[Source records]

»»

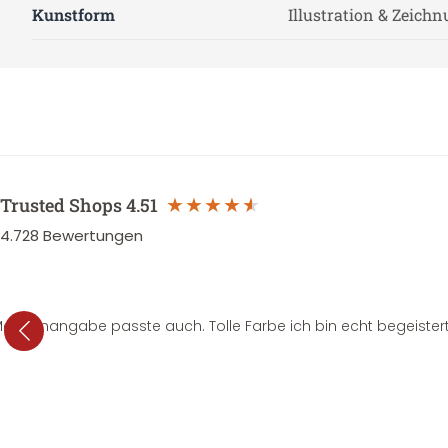
Kunstform
Illustration & Zeich
Trusted Shops
4.51
4.728
Bewertungen
e Mengenangabe passte auch. Tolle Farbe ich bin echt begeistert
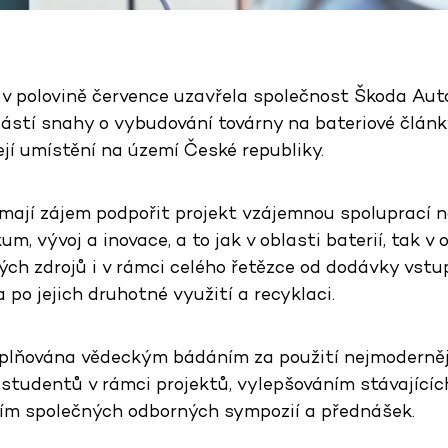
 polovině července uzavřela společnost Škoda Aut
částí snahy o vybudování továrny na bateriové článk
její umístění na území České republiky.
ají zájem podpořit projekt vzájemnou spoluprací n
, vývoj a inovace, a to jak v oblasti baterií, tak v 
ých zdrojů i v rámci celého řetězce od dodávky vstu
a po jejich druhotné využití a recyklaci.
lňována vědeckým bádáním za použití nejmodernějš
tudentů v rámci projektů, vylepšováním stávajícíc
ním společných odborných sympozií a přednášek.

««

If a line in the records above contains the word "rámci", copy it.

ých zdrojů i v rámci celého řetězce od dodávky vstu
tudentů v rámci projektů, vylepšováním stávajícíc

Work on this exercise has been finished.